L'innocence perdue sous les premières caresses.Les grillons chantent doucement nos confidences.J'effleure ce torque autour de ton cou.Nous aimons nous allonger là, au pied d'un chêne,abrités par ses frondaisons, gardiennes de nos délices amoureux.J'invoque Cernunnos.Puisse t-il me rendre féconde.
Je t'appartiens enfin et en mon sein croît cette petite vie tant espérée.Aurore bénie que celle qui m'offre le spectacle de vos sublimes visages ,la félicité de cette présence dans ma couche.Folie d'une guerre immonde qui m'arrache brusquement ce bonheur ineffable.Un soir,sous les brumes rampantes,un fils a perdu son père à jamais, lors d'une ultime bataille.

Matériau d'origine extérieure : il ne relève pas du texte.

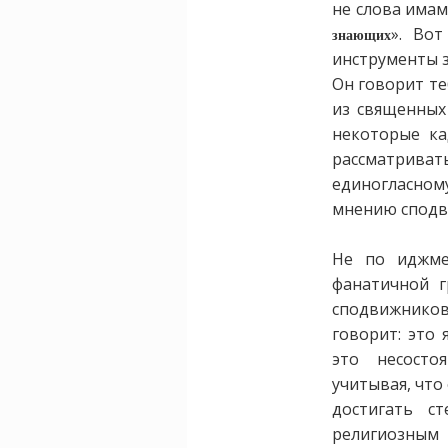
не слова имам
». Вот
знающих
инструменты з
Он говорит те
из священных
некоторые ка
рассматрива
единогласно
мнению сподв
Не по иджме
фанатичной г
сподвижников
говорит: это
это несосто
учитывая, что
достигать с
религиозным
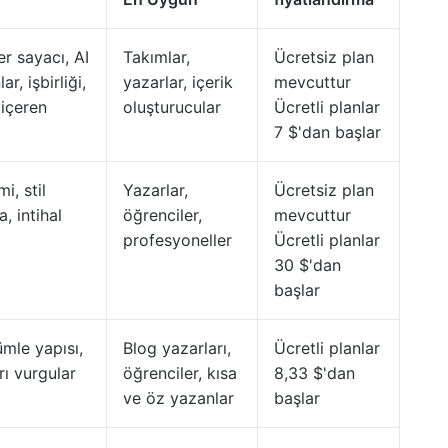
er sayacı, AI
Takımlar,
Ücretsiz plan
r, işbirliği,
yazarlar, içerik
mevcuttur
 içeren
oluşturucular
Ücretli planlar
7 $'dan başlar
i, stil
Yazarlar,
Ücretsiz plan
a, intihal
öğrenciler,
mevcuttur
profesyoneller
Ücretli planlar
30 $'dan
başlar
ümle yapısı,
Blog yazarları,
Ücretli planlar
rı vurgular
öğrenciler, kısa
8,33 $'dan
ve öz yazanlar
başlar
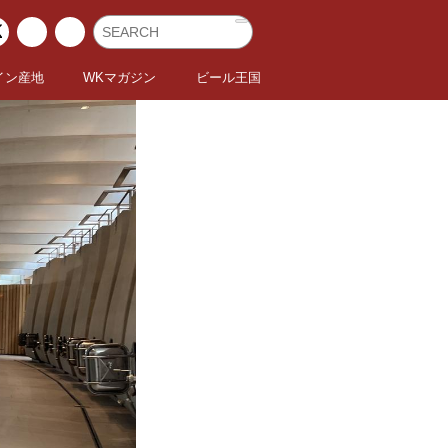
イン産地
WKマガジン
ビール王国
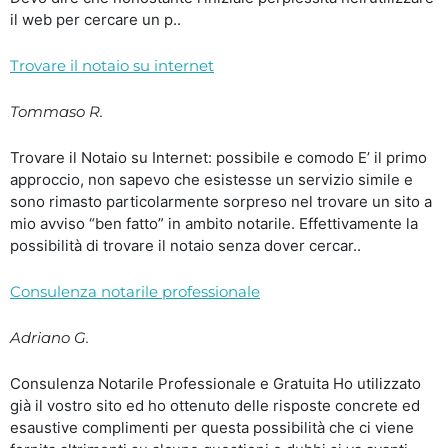
il web per cercare un p..
Trovare il notaio su internet
Tommaso R.
Trovare il Notaio su Internet: possibile e comodo E’ il primo
approccio, non sapevo che esistesse un servizio simile e
sono rimasto particolarmente sorpreso nel trovare un sito a
mio avviso “ben fatto” in ambito notarile. Effettivamente la
possibilità di trovare il notaio senza dover cercar..
Consulenza notarile professionale
Adriano G.
Consulenza Notarile Professionale e Gratuita Ho utilizzato
già il vostro sito ed ho ottenuto delle risposte concrete ed
esaustive complimenti per questa possibilità che ci viene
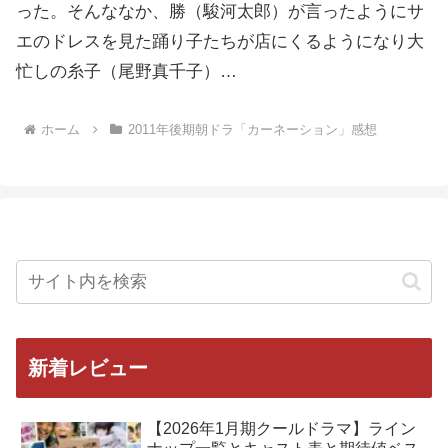
った。そんななか、勝（駿河太郎）が言ったようにサ
エのドレスを見た踊り子たちが店にくるようになり大
忙しの糸子（尾野真千子）…
ホーム
2011年後期朝ドラ「カーネーション」感想
新着レビュー
【2026年1月期クールドラマ】ライン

Ecoutes-tu mes pleurs, par delà l'Autre-Monde?Je murmure inlassablement ton nom,j'invoque les Dieux.Je ne fais que survivre en affûtant la lame de ton épée.Nôtre enfant sera bientôt un homme et,sauvage, superbe,il la brandira! Mais je chevaucherai au devant de lui car j'attend de pouvoir ,à mon tour,entendre ton cri ô Morrigan et retrouver cet amour perdu dans le Tir Na Mbeo !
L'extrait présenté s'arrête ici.